М. не дала мне говорить, она вскочила, заметалась по камере.

— Оставьте меня. Оставьте меня.

Мы замолчали на несколько дней. По-человечески, я знала, я должна была бы поберечь эту несчастную женщину. Но я не могла. Передо мной была несчастная старая женщина, вероятно, плохо разбирающаяся в политике, но ведь она была членом правящей партии. Я была враждебна, я не щадила, я говорила, что думала.

Спустя несколько дней мы заговорили. Я могла бы молчать и дальше, зарывшись в книги и думы, но М. нечем было жить — книги ее утомляли.

Я узнала, что М. была исключена из партии и сослана в Колпашево на три года. Она считала дни до окончания срока, а пришел 1937 год.

— Какой ужас, — говорила она. — В ночь, когда казнили Зиновьева, собаки в Колпашево так выли. Все мы знали — свершилось страшное…

Я перебила:

— Но как так можно думать? Почему колпашев-ские собаки учуяли смерть Зиновьева?

И снова М. срывалась с места, бегала по камере, и снова мы умолкали на несколько дней.
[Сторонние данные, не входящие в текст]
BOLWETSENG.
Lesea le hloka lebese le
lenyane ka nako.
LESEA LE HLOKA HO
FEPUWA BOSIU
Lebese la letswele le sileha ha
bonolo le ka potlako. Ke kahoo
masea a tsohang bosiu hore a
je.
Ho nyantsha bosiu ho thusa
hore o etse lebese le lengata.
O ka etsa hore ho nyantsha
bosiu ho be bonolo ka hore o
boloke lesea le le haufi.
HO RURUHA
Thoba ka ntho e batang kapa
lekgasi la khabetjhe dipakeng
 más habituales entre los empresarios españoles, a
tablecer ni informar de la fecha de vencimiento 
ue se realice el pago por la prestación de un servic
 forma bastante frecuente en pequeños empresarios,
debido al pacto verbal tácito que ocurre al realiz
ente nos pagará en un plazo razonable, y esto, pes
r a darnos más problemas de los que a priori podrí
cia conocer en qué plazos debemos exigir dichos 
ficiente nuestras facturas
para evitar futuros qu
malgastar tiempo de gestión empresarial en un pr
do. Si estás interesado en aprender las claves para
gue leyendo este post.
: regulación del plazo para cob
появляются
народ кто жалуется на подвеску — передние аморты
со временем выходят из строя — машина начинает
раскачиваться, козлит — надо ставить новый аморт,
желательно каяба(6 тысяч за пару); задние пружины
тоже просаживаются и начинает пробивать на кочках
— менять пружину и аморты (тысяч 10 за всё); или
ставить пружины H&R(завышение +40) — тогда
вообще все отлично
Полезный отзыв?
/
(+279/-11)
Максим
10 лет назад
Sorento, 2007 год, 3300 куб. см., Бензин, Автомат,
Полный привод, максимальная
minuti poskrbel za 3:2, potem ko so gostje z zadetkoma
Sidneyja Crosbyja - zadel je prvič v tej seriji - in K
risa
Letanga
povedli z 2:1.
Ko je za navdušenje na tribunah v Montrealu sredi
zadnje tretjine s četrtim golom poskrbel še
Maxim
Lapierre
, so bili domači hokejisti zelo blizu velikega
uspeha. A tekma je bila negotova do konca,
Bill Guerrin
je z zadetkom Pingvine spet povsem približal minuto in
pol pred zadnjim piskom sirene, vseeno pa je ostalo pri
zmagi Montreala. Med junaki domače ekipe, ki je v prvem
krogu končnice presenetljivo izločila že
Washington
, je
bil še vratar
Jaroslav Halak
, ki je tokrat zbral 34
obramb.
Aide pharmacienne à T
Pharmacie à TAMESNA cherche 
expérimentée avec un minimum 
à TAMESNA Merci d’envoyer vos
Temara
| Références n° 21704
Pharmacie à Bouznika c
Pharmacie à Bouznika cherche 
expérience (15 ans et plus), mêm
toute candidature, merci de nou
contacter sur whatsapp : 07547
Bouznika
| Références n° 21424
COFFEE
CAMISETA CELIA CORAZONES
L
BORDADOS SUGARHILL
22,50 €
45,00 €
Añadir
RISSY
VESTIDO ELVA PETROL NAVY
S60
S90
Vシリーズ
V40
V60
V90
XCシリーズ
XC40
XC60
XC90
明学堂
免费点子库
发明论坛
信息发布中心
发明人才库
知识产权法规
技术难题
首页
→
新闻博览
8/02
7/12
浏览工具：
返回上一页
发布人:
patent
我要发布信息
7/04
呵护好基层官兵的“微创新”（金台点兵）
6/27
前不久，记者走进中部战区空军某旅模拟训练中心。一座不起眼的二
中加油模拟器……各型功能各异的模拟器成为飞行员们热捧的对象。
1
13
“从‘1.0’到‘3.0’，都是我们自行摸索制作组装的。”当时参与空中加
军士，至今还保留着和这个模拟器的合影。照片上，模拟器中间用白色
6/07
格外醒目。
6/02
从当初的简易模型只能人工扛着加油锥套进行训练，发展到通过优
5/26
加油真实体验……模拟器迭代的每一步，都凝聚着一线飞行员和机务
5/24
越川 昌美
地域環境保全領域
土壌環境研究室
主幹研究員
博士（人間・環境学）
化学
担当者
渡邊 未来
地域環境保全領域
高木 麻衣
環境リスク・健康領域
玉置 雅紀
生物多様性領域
Я, пожалуй, и жалела ее. Положение ведь, правда, было трагическое. Когда стали арестовывать в ссылках, и ее арестовали в Колпашево, дали новый срок — пять лет. Сына ее, восемнадцатилетнего юношу, выслали из Ленинграда. Она считала, что сгубила и свою и его жизнь. М. не получала ни писем, ни денег. Денег и у меня было мало. Я берегла их на выписку газет, и в тюремном ларьке покупала только папиросы и спички. Раз в декаду заключенным разрешалось купить пять пачек папирос. В тюремный паек курево теперь не входило. Я привыкла растягивать эти пять пачек на десять дней. Но М. — тоже курила, не могла же я курить одна.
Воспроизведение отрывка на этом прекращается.